*** DATASET EXTRACT ***

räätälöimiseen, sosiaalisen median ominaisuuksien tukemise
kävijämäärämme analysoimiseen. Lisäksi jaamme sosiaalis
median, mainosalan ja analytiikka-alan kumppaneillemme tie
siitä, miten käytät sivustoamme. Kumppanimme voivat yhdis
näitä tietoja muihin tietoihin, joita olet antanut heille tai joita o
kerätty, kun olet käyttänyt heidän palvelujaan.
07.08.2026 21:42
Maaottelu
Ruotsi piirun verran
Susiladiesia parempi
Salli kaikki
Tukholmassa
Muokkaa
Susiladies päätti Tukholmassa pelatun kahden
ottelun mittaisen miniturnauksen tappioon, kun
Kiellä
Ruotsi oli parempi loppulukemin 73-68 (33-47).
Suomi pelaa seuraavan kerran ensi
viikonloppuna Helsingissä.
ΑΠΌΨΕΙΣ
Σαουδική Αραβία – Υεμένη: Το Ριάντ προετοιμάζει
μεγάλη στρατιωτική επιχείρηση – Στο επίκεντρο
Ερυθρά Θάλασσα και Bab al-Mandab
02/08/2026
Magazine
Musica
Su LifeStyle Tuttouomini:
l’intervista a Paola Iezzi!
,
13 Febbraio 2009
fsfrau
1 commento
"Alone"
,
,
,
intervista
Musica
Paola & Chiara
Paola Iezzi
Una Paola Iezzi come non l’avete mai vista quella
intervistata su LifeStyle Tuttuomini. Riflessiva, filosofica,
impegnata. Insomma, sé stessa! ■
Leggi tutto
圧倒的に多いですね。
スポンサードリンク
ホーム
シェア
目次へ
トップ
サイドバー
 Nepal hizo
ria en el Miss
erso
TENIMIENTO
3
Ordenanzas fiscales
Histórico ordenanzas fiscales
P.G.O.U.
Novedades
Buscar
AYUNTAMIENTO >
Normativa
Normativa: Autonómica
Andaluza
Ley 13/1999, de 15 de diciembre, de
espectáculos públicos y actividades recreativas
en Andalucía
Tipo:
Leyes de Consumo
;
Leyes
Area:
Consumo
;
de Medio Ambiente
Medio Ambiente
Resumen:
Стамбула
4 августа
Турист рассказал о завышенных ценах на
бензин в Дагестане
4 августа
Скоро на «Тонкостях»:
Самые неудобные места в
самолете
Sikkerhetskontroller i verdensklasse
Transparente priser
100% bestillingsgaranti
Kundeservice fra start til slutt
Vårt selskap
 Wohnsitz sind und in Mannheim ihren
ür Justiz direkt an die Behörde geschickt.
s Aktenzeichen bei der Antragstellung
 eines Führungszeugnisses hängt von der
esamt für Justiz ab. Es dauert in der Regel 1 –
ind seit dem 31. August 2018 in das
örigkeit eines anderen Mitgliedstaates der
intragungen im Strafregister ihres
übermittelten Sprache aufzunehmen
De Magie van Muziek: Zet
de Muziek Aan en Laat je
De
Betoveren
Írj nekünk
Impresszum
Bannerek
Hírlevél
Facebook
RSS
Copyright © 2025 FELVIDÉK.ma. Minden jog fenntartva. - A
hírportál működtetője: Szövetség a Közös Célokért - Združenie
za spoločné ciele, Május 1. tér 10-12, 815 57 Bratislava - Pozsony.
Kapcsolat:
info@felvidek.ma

*** End of DATASET EXTRACT ***

▶ _EXERCISE PROMPT_
Go through the records above, find each line with the string "fiscales", and copy it.

▶ _ANSWER TO THE PROBLEM_
Ordenanzas fiscales
Histórico ordenanzas fiscales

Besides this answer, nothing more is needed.